İnsan kasabı olarak bilinen acımasız diktatör Lenin bile rejimi kökünden değiştirdiği ve tamamen yeni bir dünya anlayışı getirdiği halde Fransızca, Almanca, Latince, Yunanca menşeli kelimelerle dolu Rusçaya dokunmamıştır. Yoksa bugün Rus halkının, Dostoyevskileri, Tolstoyları anlaması mümkün olur muydu? Stalin, devirdiği ve lanetlediği eski rejimin yalnız lisanını değil bütün kültür değerlerini korumuştur. 2. Cihan Harbi'nde Alman ordusu Leningrad'dan çekilirken intikam almak maksadıyla çarlığın saraylarını yakıp yıktı. Stalin çok büyük fedakârlıklarla bu sarayları, elde kalan dokümanlardan, fotoğraflardan faydalanarak, bütün zengin dekorasyonuyla beraber yeniden inşa ederek eski haline getirdi. Klasik müziği, Çaykovskileri, Rahmaninofları sarayın, aristokrasinin müziğidir diye unutturmaya çalışmadı...
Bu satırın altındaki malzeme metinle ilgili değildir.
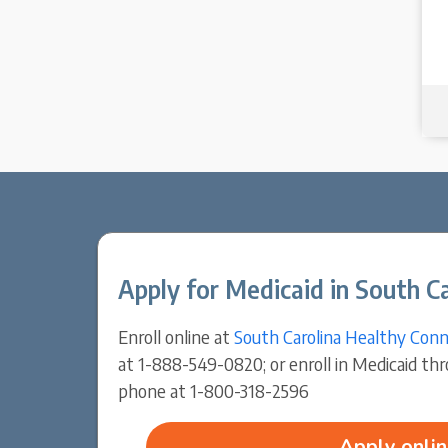
Apply for Medicaid in South Ca
Enroll online at
South Carolina Healthy Conn
at 1-888-549-0820; or enroll in Medicaid th
phone at 1-800-318-2596
Apply onlin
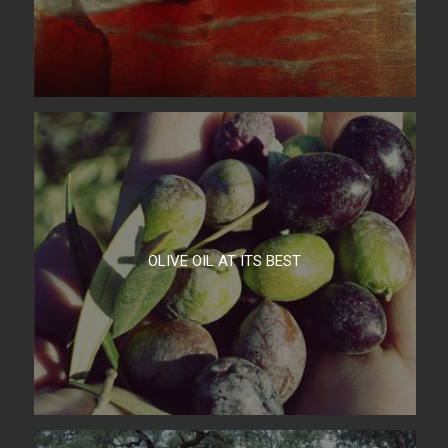
OLIVE OIL AT ITS BEST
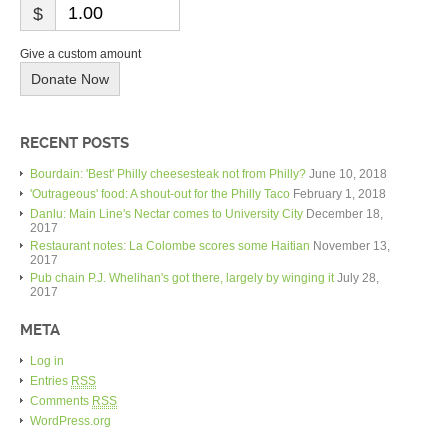
$
Give a custom amount
Donate Now
RECENT POSTS
Bourdain: 'Best' Philly cheesesteak not from Philly?
June 10, 2018
'Outrageous' food: A shout-out for the Philly Taco
February 1, 2018
Danlu: Main Line's Nectar comes to University City
December 18,
2017
Restaurant notes: La Colombe scores some Haitian
November 13,
2017
Pub chain P.J. Whelihan's got there, largely by winging it
July 28,
2017
META
Log in
Entries
RSS
Comments
RSS
WordPress.org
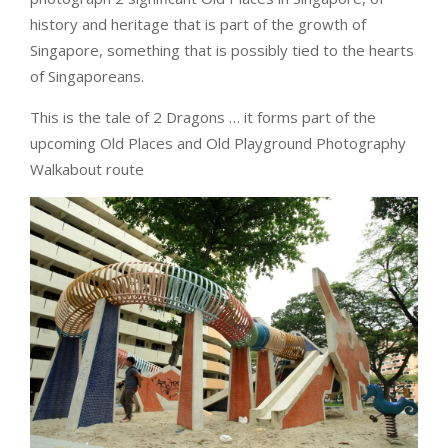
history and heritage that is part of the growth of
Singapore, something that is possibly tied to the hearts
of Singaporeans.
This is the tale of 2 Dragons … it forms part of the
upcoming Old Places and Old Playground Photography
Walkabout route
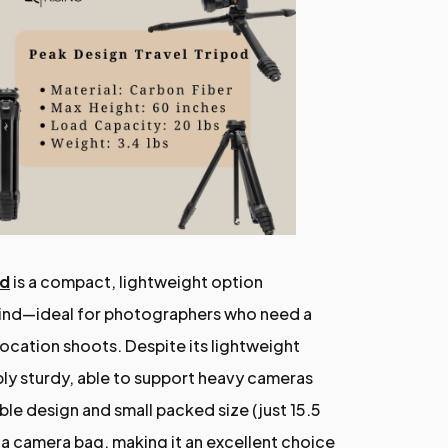
od
is a compact, lightweight option
 mind—ideal for photographers who need a
 location shoots. Despite its lightweight
dibly sturdy, able to support heavy cameras
ble design and small packed size (just 15.5
to a camera bag, making it an excellent choice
1960'tan sonraki koalisyon dönemlerinde bile bazı Millî Eğitim Bakanları, Türkçeleşmiş ve bin yıldır halkımızın kültürüne mal olmuş yaşayan Türkçenin kelimelerini, sırf Arapça ve Farsça menşeli oldukları için, okullarda bile resmen yasaklamaktan çekinmediler. Okullara, yasakladıkları yüzlerce kelimelik listeler gönderdiler ve kullanılmamaları talimatı verdiler. Demokrasi ile idare edilen hiçbir ülkede böyle bir şey olması mümkün değildir. Bu rejime bunun için vesayet rejimi diyoruz.
Kıymetli dil âlimi Prof. Dr. Necmettin Hacıeminoğlu (1932-1996) ‘Türkçenin Karanlık Günleri’ adındaki eserinde ibret alınacak bir hadiseyi anlatır:
‘Anlatacağım şu hadise ise, daha da ibret vericidir: Bir gün, zamanın Millî Eğitim Bakanı Hasan Ali Yücel, Prof. Sıddık Sami Onar'a tesadüf ediyor. Yücel liseden sınıf arkadaşı olan Onar'a:
-‘İdâre Hukukunun Esasları’ adlı eserini okudum, fakat dilini beğenmedim. Ne kadar Osmanlıca kelime kullanmışsın…’ Diyor. Onar da:
-Ne yapayım, dilimizde hukuk mefhumlarını yanlış anlaşılmaya meydan vermeyecek şekilde karşılayan ve herkesçe kabul edilmiş Türkçe terimler yoktur.’ Diye cevap veriyor.
Bakanın cevabı şu oluyor:
-Osmanlıca kelimeleri gene de kullanmamalıydın. Varsın kitap eksik kalsın. Mesela ben ‘Mantık’ kitabımın son baskısında söylemek istediklerimin yarısını yazamadım. Fakat eser öz Türkçe oldu ya, sen ona bak. (İrfan Yayınevi, 1977)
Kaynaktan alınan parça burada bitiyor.